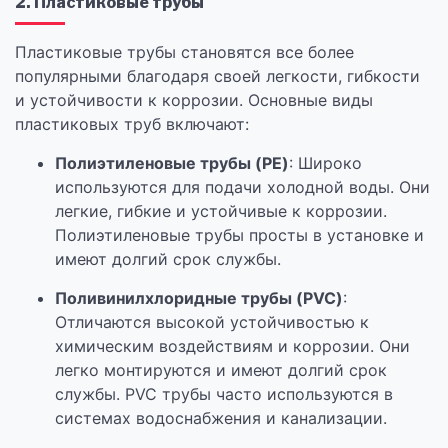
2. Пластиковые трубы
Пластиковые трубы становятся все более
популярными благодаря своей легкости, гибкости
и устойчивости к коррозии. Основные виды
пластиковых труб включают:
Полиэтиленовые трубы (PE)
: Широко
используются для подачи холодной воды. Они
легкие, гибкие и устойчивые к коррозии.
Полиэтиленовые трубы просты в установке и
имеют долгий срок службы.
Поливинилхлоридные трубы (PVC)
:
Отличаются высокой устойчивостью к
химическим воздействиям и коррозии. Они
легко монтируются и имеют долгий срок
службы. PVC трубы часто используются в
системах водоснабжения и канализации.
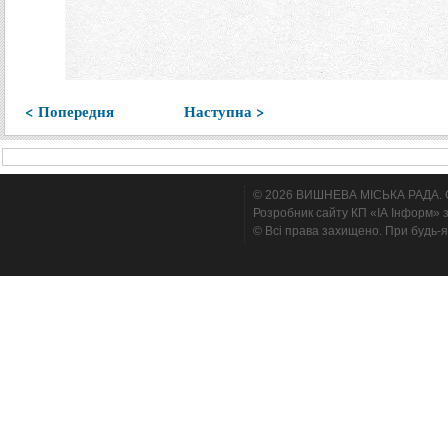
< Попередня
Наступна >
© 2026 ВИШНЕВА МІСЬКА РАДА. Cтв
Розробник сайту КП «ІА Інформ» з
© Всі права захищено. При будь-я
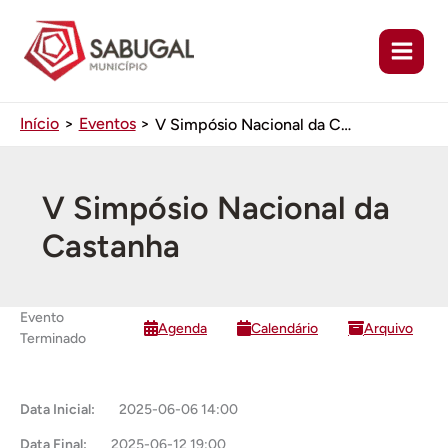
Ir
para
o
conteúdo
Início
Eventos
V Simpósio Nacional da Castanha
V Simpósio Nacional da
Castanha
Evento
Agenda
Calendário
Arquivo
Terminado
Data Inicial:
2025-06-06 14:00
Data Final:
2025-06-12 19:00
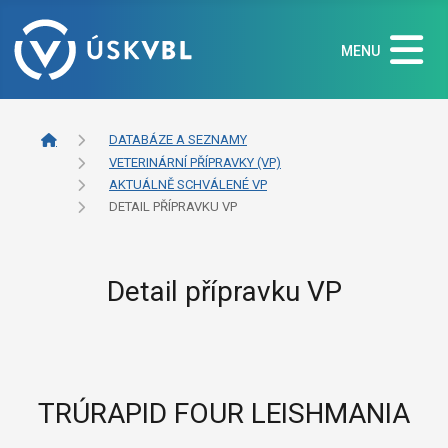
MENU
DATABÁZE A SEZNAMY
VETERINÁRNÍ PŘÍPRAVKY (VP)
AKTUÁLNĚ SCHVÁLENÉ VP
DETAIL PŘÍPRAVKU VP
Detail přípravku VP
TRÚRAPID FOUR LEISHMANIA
# # # # # # #
Report how many lines in the data include the string "Simpósio", giving nothing but that number.

▶ Written solution
2